Muchas veces me preguntan si reviso pista por pista para ver si hay ruidos o clips o lo que sea, y mi respuesta es que yo solo elimino los ruidos que se oyen. Ahora bien, si vamos a sacar el disco con solo el bajo, entonces la cosa cambia.

Creo que, primero tendríamos que definir ruido y luego tendríamos que ver qué grabamos. Me resulta gracioso que a muchos les molesta el ruido de los vinilos y otros lo ponen pero ¡¡¡¡¡¡estamos locos!!!!!! A unos le molesta las distorsiones y otros las añaden PERO ¡¡¡¡¡¡¡ESTAMOS LOCOS!!!!!!! A unos les molestan los ruidos de vibraciones de los amplis y otros los potencian, PERO ¡¡¡¡¡¡ESTAMOS PACO LOCO!!!!!!!
En fin, los ruidos son parte de la grabación, pero no una parte irrelevante, sino todo lo contrario: muy importantes. Muchas veces son fortuitos y pueden aportar algo inesperado; en cambio, otras veces son asquerosos y es por eso que los quitamos ¡OJO! de la misma manera que un solo asqueroso o una voz vomitiva.

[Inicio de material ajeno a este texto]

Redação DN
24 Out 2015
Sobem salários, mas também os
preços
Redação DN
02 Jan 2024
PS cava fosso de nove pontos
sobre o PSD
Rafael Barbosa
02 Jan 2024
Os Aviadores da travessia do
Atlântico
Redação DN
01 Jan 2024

Curiosamente cuando grabé a gente que, en principio, tenía un rollo como más delicado y como más sutil fue cuando más permisivos fueron con los ruidos. Recuerdo que mientras grababa a Josh Rouse me llevé una gran sorpresa cuando, al terminar una toma, le comentaba que tendríamos que repetirla porque no había ajustado bien el previo durante la prueba de la voz, por lo que no se escuchaba limpia, sino un poco ruidosa y con algo de saturación. Cuál fue mi sorpresa cuando me comenta que no le importaba, que era parte de la grabación, que si la toma era buena, daba lo mismo. Otro caso que recuerdo, tiene que ver con la grabación del disco de Mikel Erentxun. Me imaginé que sería alguien bastante meticuloso con los ruidos, me sorprendió haberme equivocado y que fuera todo lo contrario: cuantos más ruidos, mejor; micro que se abre, ruido de baquetas, tos… y todo lo que uno se pueda imaginar, sobre todo en los finales. ¡Que hay gente que se tira una hora para editar un final sin ruidos!

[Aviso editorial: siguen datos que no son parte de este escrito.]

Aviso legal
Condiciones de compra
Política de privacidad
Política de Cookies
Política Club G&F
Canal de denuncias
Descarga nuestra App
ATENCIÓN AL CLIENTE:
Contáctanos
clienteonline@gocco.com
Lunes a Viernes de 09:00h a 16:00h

Mirad, no soporto que después de una mezcla de 4 horas, la gente, tras haberlo escuchado por los cascos, me diga: hay un pequeño ruido en el minuto 2, como que entra una pista durante 0’2 mili segundos.

PERO ¡¡¡¡¡¡¡¡¡¡¡¡ESTAMOS LOCOS!!!!!!!!!!!!

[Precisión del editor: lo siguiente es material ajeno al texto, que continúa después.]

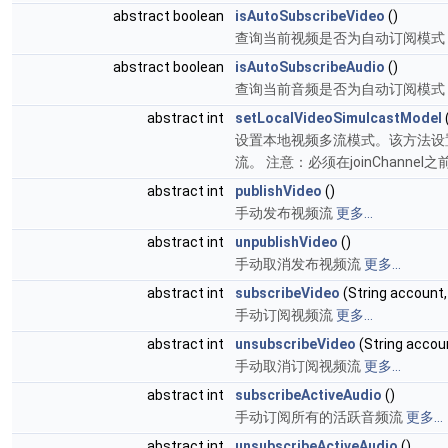
abstract boolean
isAutoSubscribeVideo
()
查询当前视频是否为自动订阅模式
abstract boolean
isAutoSubscribeAudio
()
查询当前音频是否为自动订阅模式
abstract int
setLocalVideoSimulcastModel
设置本地视频多流模式。该方法设
流。 注意：必须在joinChann
abstract int
publishVideo
()
手动发布视频流
更多...
abstract int
unpublishVideo
()
手动取消发布视频流
更多...
abstract int
subscribeVideo
(String account,
手动订阅视频流
更多...
abstract int
unsubscribeVideo
(String accou
手动取消订阅视频流
更多...
abstract int
subscribeActiveAudio
()
手动订阅所有的活跃音频流
更多...
abstract int
unsubscribeActiveAudio
()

Sí, lo reconozco, hay un ruido que sí me molesta, y mucho, y es la mardita claqueta que se cuela por los micros por culpa de ese volumen brutal que sale por los cascos… Los demás, pfff, casi que me dan lo mismo.
Llamadme cerdo si queréis (aunque preferiría Paco), pero los ruidos son como las manchas en la camiseta y quien me conozca sabrá que llevo muchas, pero ¿eso me hace peor que el resto?